Padres outfielder Wil Myers is only 24 years old, yet he's one of the last of a dying breed of old-school ballplayers:
Guys who do not use batting gloves.
In an era where some players will don several different sets of batting gloves within the framework of one game, Myers does not ... has not ... and will not ever use them, a point me made quite clear to NBC 7's Derek Togerson during Padres FanFest at Petco Park this year.
Former Red Sox star Ken Harrelson is widely known as the first player to use a batting glove full-time, doing so in the late 1960's. In fact, in 1968 Harrelson led the league in RBI, was an All-Star, and finished 3rd in the American League MVP voting while wearing gloves, perhaps opening other hitters' eyes to the possibility.

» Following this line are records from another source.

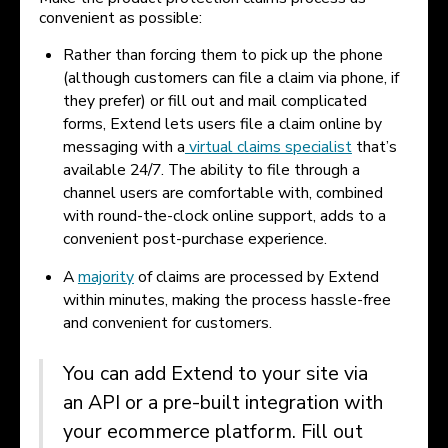
convenient as possible:
Rather than forcing them to pick up the phone
(although customers can file a claim via phone, if
they prefer) or fill out and mail complicated
forms, Extend lets users file a claim online by
messaging with a
virtual claims specialist
that’s
available 24/7. The ability to file through a
channel users are comfortable with, combined
with round-the-clock online support, adds to a
convenient post-purchase experience.
A
majority
of claims are processed by Extend
within minutes, making the process hassle-free
and convenient for customers.
You can add Extend to your site via
an API or a pre-built integration with
your ecommerce platform. Fill out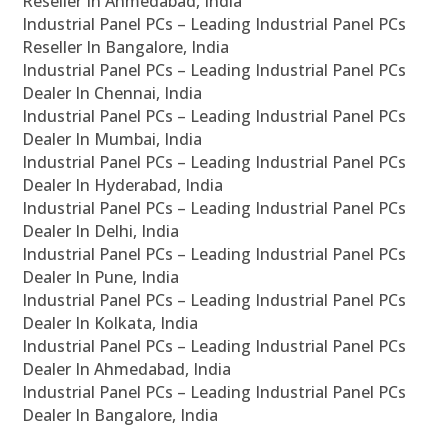
Reseller In Ahmedabad, India
Industrial Panel PCs – Leading Industrial Panel PCs
Reseller In Bangalore, India
Industrial Panel PCs – Leading Industrial Panel PCs
Dealer In Chennai, India
Industrial Panel PCs – Leading Industrial Panel PCs
Dealer In Mumbai, India
Industrial Panel PCs – Leading Industrial Panel PCs
Dealer In Hyderabad, India
Industrial Panel PCs – Leading Industrial Panel PCs
Dealer In Delhi, India
Industrial Panel PCs – Leading Industrial Panel PCs
Dealer In Pune, India
Industrial Panel PCs – Leading Industrial Panel PCs
Dealer In Kolkata, India
Industrial Panel PCs – Leading Industrial Panel PCs
Dealer In Ahmedabad, India
Industrial Panel PCs – Leading Industrial Panel PCs
Dealer In Bangalore, India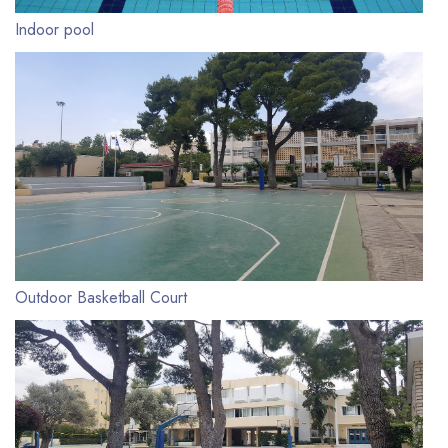
Indoor pool
Outdoor Basketball Court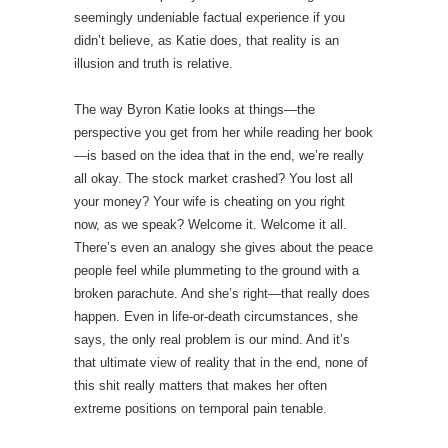
seemingly undeniable factual experience if you
didn’t believe, as Katie does, that reality is an
illusion and truth is relative.
The way Byron Katie looks at things—the
perspective you get from her while reading her book
—is based on the idea that in the end, we’re really
all okay. The stock market crashed? You lost all
your money? Your wife is cheating on you right
now, as we speak? Welcome it. Welcome it all.
There’s even an analogy she gives about the peace
people feel while plummeting to the ground with a
broken parachute. And she’s right—that really does
happen. Even in life-or-death circumstances, she
says, the only real problem is our mind. And it’s
that ultimate view of reality that in the end, none of
this shit really matters that makes her often
extreme positions on temporal pain tenable.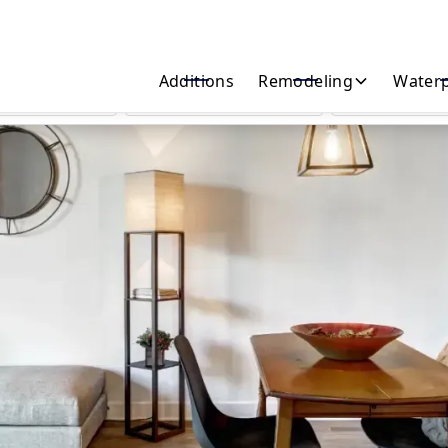
Start Your Home Transformation Today!
Additions
Remodeling
Waterp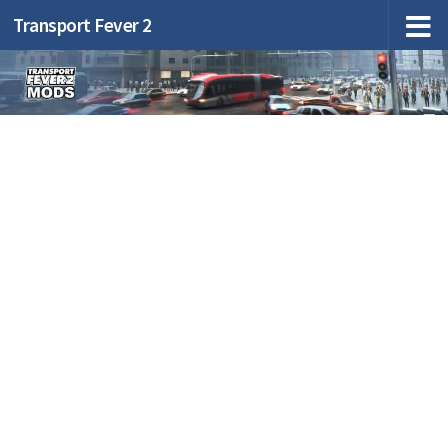
Transport Fever 2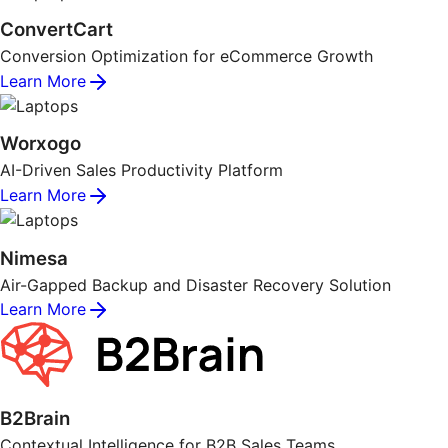
ConvertCart
Conversion Optimization for eCommerce Growth
Learn More
Worxogo
AI-Driven Sales Productivity Platform
Learn More
Nimesa
Air-Gapped Backup and Disaster Recovery Solution
Learn More
B2Brain
Contextual Intelligence for B2B Sales Teams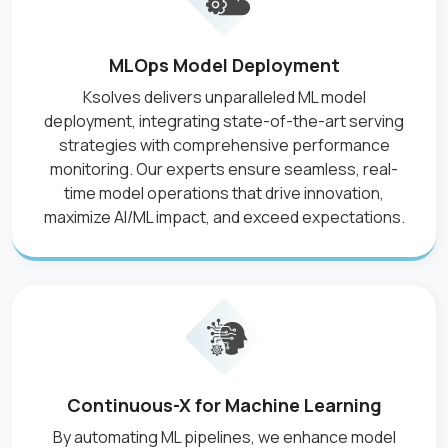
MLOps Model Deployment
Ksolves delivers unparalleled ML model
deployment, integrating state-of-the-art serving
strategies with comprehensive performance
monitoring. Our experts ensure seamless, real-
time model operations that drive innovation,
maximize AI/ML impact, and exceed expectations.
Continuous-X for Machine Learning
By automating ML pipelines, we enhance model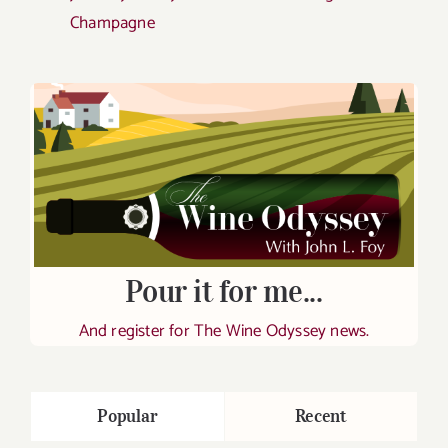
Champagne
Pour it for me...
And register for The Wine Odyssey news.
Popular
Recent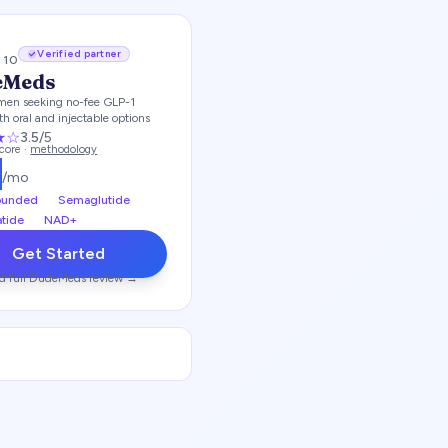
Verified partner
/ 10
eMeds
men seeking no-fee GLP-1
th oral and injectable options
★
☆
3.5
/5
score ·
methodology
5
/mo
unded
Semaglutide
atide
NAD+
Get Started
d full
DudeMeds
review →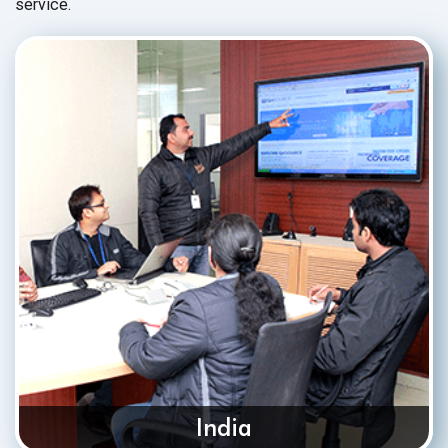
service.
India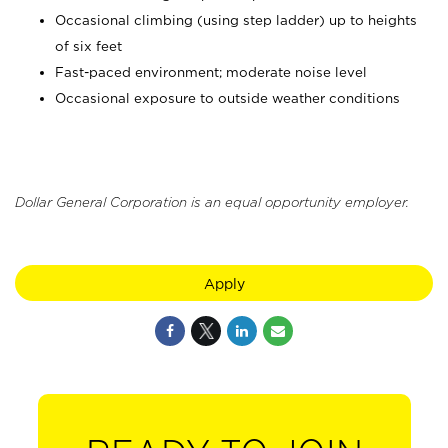
Occasional climbing (using step ladder) up to heights
of six feet
Fast-paced environment; moderate noise level
Occasional exposure to outside weather conditions
Dollar General Corporation is an equal opportunity employer.
Apply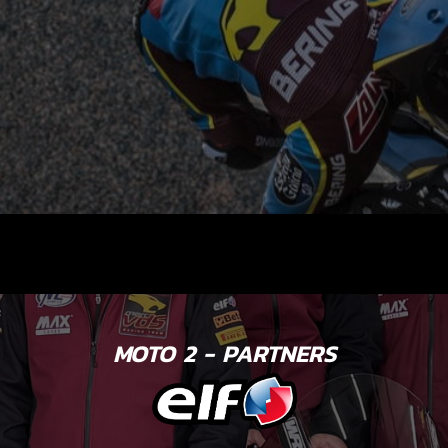
MOTO 2 - PARTNERS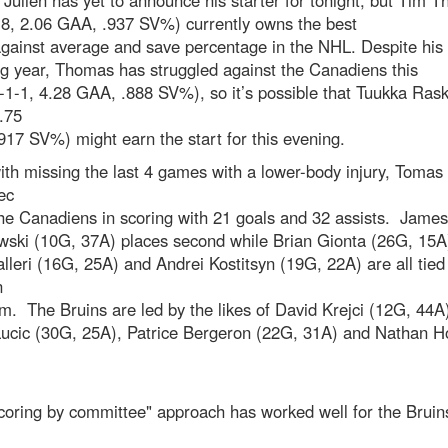
Julien has yet to announce his starter for tonight, but Tim 
-8, 2.06 GAA, .937 SV%) currently owns the best
gainst average and save percentage in the NHL. Despite his
g year, Thomas has struggled against the Canadiens this
-1-1, 4.28 GAA, .888 SV%), so it’s possible that Tuukka Rask
.75
17 SV%) might earn the start for this evening.
th missing the last 4 games with a lower-body injury, Tomas
ec
he Canadiens in scoring with 21 goals and 32 assists. James
wski (10G, 37A) places second while Brian Gionta (26G, 15A
eri (16G, 25A) and Andrei Kostitsyn (19G, 22A) are all tied 
n
m. The Bruins are led by the likes of David Krejci (12G, 44A
Lucic (30G, 25A), Patrice Bergeron (22G, 31A) and Nathan H
coring by committee" approach has worked well for the Bruin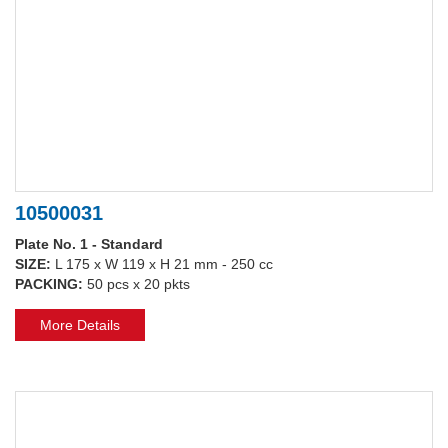
10500031
Plate No. 1 - Standard
SIZE:
L 175 x W 119 x H 21 mm - 250 cc
PACKING:
50 pcs x 20 pkts
More Details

But, there are earlier reports of hitters experimenting with golf gloves at the plate. In the 1940's Giants star Bobby Thomson (yes, THAT Bobby Thomson) played around with them when pro golfer Danny Lawler gave him a pair to protect his hands from the cold early-season games in New York.
Since then ballplayers have tried the one-glove look (like Rod Carew), or the more popular 2-glove approach that is almost ubiquitous today.
In fact, Myers, Astros outfielder Evan Gattis, and Cardinals infielder Matt Carpenter are the only players in the game who go gloveless permanently, regardless of weather conditions. Of course, Wil has had the benefit of playing in Tampa and San Diego, where cold weather is not a concern. Padres fans would probably like to keep it that way for a while.